Mercy won’t magically be applied to the political realm without it first taking root interpersonally. The work of mercy begins with encountering others with compassion, courage, and generosity; it begins with listening, continues through fostering empathy, and culminates in mutually respectful and responsible relationships. And in the US today, we have work to do in our relationships. 75% of white Americans don’t have any non-white friends and almost two-thirds of African Americans don’t have any white friends. Half of all Americans seldom or never discuss religion outside their family. Relationships continue to be confined largely by class, meaning that inequality increases between U.S. households, as Robert Putnam has demonstrated in his latest book, Our Kids: The American Dream in Crisis. And as Bill Bishop discussed in his 2009 book, The Big Sort: Why the Clustering of America is Tearing us Apart, if the trend of building “enclaves of the like-minded” continues (by Americans moving to certain parts of town or the country to be surrounded by people who look like us, think like us, and live like us) it will be much harder for us to understand – much less care about – people who appear different from ourselves. And don’t forget about all the anger that has been simmering for years. No wonder it seems laughable to forge consensus, collaborate on building common ground, or envision our shared well-being as interdependently connected with those we consider “other.” When compromise is viewed as weakness and collaborating to build common ground is eschewed in favor of a political tug-of-war and zero-sum calculations, it only exacerbates the acrimony between the divisions we allow to fester.

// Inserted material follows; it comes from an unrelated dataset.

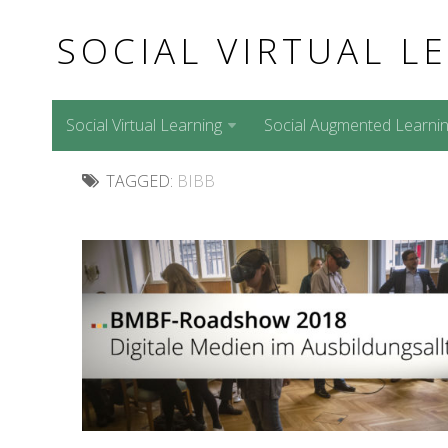
SOCIAL VIRTUAL L
Social Virtual Learning
Social Augmented Learni
TAGGED:
BIBB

In other words, the present political polarization is a function of how separated we’ve become from one another, the lack of appreciation and understanding of those who are different from us, an ignorance or indifference toward the beliefs and values, joys and hopes, struggles and suffering of others, as well as an unwillingness to consider the priorities or perspectives that aren’t similar to our own.
It doesn’t help that Americans are increasingly distrustful of science and are not easily persuaded by facts; in fact researchers found that presenting evidence that contradicts our beliefs only backfires (and this was before the futility of arguing with Trump supporters). Progress will not be made through clever or compelling political ads, vigorous debates, or new heights in campaign fundraising. It shouldn’t be surprising to see political rallies result in violence – only that so many Americans remain silent bystanders and otherwise complicit in the face of so much hate (an unacceptable moral failure, as Michael Sean Winters recently argued).
In the face of such a dearth of meaningful engagement with others, the way forward has to begin with the practice of mercy.
Mercy is how God relates with all creation, the manner in which God works to heal the relationship with humanity, broken by sin. It is central to God calling and empowering humanity to be “repairers of the breach” (Isaiah 58:12) in the face of so much division, inequality, and injustice. It is how to live up to the standard St. Paul set for Christian discipleship: to be Christ’s ambassadors for reconciliation (2 Corinthians 5:17-20).
Mercy – not just compassion or loving-kindness, but in the variety and richness of the biblical tradition – involves strength and steadfastness, graciousness and gratuitousness, faithfulness and tenderness, forgiveness and responsibility, solidarity and accountability. It is (to paraphrase St. John of the Cross) “the measure by which we shall be judged.”
Mercy is what is required to transform the “Francis Moment” to the “Francis Movement.”
Mercy keeps us from growing weary with the current state of the world or acquiescing to the status quo; it provides a way to address and treat resentment, contempt, and division; it urges us to find a new way forward and to open our imaginations, expanding the limits of what is possible.
Mercy is who God is and what God wants for God’s people.